One ethical issue that may arise while analyzing and reporting statistical data is the fact that an individual’s GPA, grades, and test scores are considered private information and are protected by the Family Educational Rights and Privacy Act (FERPA). Publishing confidential information without direct consent could be an infringement on their rights. To combat this, the Wisconsin Longitudinal Study’s staff has taken the appropriate steps to disguise its participant’s identities. No personally identifiable information will be published in this study. 

To ensure my personal data analysis and reporting align with the APA’s Ethical Principles of Psychologists and Code of Conduct, I will make sure to respect the privacy of the study’s participants. I will only discuss confidential information for appropriate scientific purposes.

Hypothesis and Descriptive Data Analysis

H0: There is not a statistically significant relationship between a person’s high school grades percentile ranking and number of marriages. 

H1: There is a statistically significant relationship between a person’s high school grades percentile ranking and number of marriages.

The Wisconsin Longitudinal Study has a large sample size with n= 9,105. This is less than the original sample size of 10,317 because “not ascertained” responses will not be included in the final calculations. Nonetheless, this is still a large sample size with a substantial amount of data points to work with. With a large sample size like this, researchers can be confident in generalizing and applying their findings to the general public population. 

It is also important to note the scale of measurement. Both variables are discrete, with number of marriages being ordinal while high school grades percentile ranking is interval. When conducting research analysis, the type of data determines which statistical procedure should be implemented.

The statistical procedure chosen to help answer the research question is the Pearson Correlational test. Since we are looking for a relationship between high school grades percentile ranking and number of marriages, we must test the correlation. Whether it be a positive, negative, or no correlation at all, this test will allow me to examine the relationship between these two variables.

I am choosing to run my data through a p-value test with the set alpha as .05 in order to determine if my data is statistically significant and not just due to chance. If the p-value score is less than or equal .05, I can be confident that my data is accurate and not attributable to chance factors. The statistical program JASP will be used for all calculations.

High School Grades Percentile Ranking: x̅ = 47.71 σ = 30.82

Number of Marriages: x̅ = 1.012 σ = .374

The average high school grades percentile ranking is greater than the average number of marriages. The difference between the two is 46. This is mainly due to the variable’s different scales of measurement.

The data appears to be normally distributed for both the high school grades percentile histogram and the number of marriages histogram. This means that the data points are evenly dispersed, not skewed. However, it is still important to note that there is not much deviation in the high school grades percentile’s histogram. This is apparent in the lack of a defined curve/shape.

Results and Inferential Data Analysis

After running a Pearson correlation in JASP, I did not find statistically significant evidence of a relationship between high school grades percentile ranking and number of marriages. The correlation coefficient, or r value, must be at least .2 away from 0 for any correlation to be considered. The calculated r value was .075, which is very close to 0. This means there is little to no association between these two variables. 
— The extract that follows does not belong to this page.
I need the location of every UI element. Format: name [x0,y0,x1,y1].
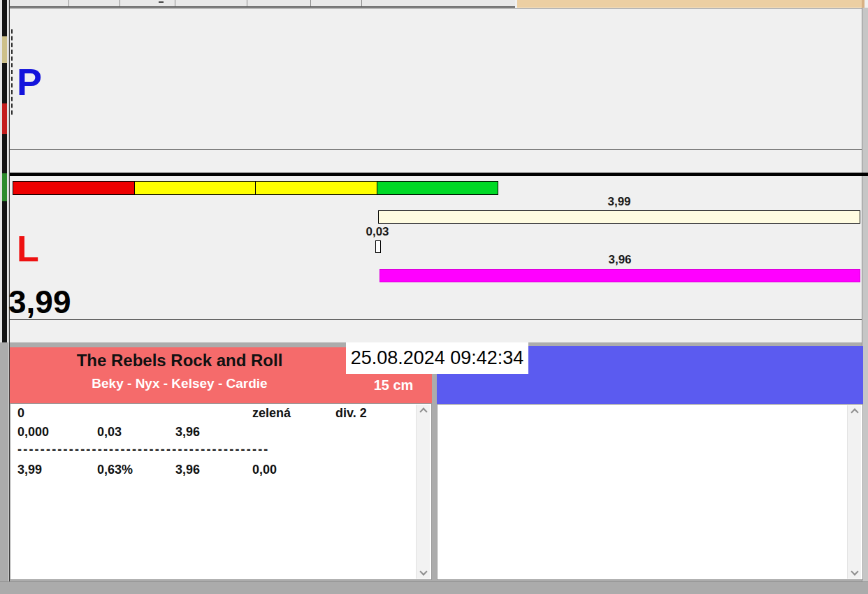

Through data analysis, I was able to determine that these results are statistically significant. To rule out any chance factors and other potential oddities, I ran the data through an additional p-value test. The p-value < .001, which is an incredibly low number. Since this is less than the set alpha .05, we can be confident about the accuracy of these results. 

This proves that the results found were statistically significant and the data provides evidence for a valid effect. Researchers can safely conclude that there is no relationship between an individual’s grades in high school and number of marriages they have been in.

Conclusion

Based on the results from the data, I determined there is no statistically significant relationship between high school grades percentile ranking and number of marriages. These two variables have little to no association with each other and, consequently, are not correlated. A person’s high school grades in no way indicates the number of marriages they might have.

I chose the Pearson Correlational test as the data analysis procedure because I was looking for a correlation between high school grades percentile ranking and number of marriages. I ran a p-value test to eliminate the possibility of any chance factors, setting the alpha as .05 because I wanted a standard test. The visual aids provided are critical in order to fully understand the findings of this report.

I think it would be appropriate to conduct more research on this topic. Although I did not find a statistically significant relationship between the variables, other researchers could use different statistical procedures and uncover something else entirely. It could be as simple as changing the set alpha or even adding in another variable to create a mixed group design. Either way, there is still room for interpretation.

I believe that the results found through this data analysis report would be most useful in an academic setting. High schools across America could use the information to help students, specifically those struggling with depression. I would advise staff to spread a message of positivity and support, emphasizing that their current academic standing does not accurately represent the person they will become. 

If published, these results will also help future researchers on this topic. If someone was also looking for early behavioral indicators to predict the likelihood of a failed marriage, they would know that it is not related to grades after some preliminary research. This way researchers can direct their attention to another variable and not waste valuable time and resources.

Similar studies have been conducted to find causes and early indicators of divorce. In a research article by Amit Kaplan and Anat Herbst titled Stratified patterns of divorce: Earnings, education, and gender examined the divorce rates in Israel. What they found was insightful, explaining that “divorce rates are much lower when both spouses have a university education (7%), whereas for all other couples, more than 10% of marriages ended in divorce.” (p 960). This statement implies that education does play a role in divorce rates. They continue discussing the results, saying, “The highest percentages (12.5%) are among couples in which the wife has a non-academic degree and the husband is less educated.”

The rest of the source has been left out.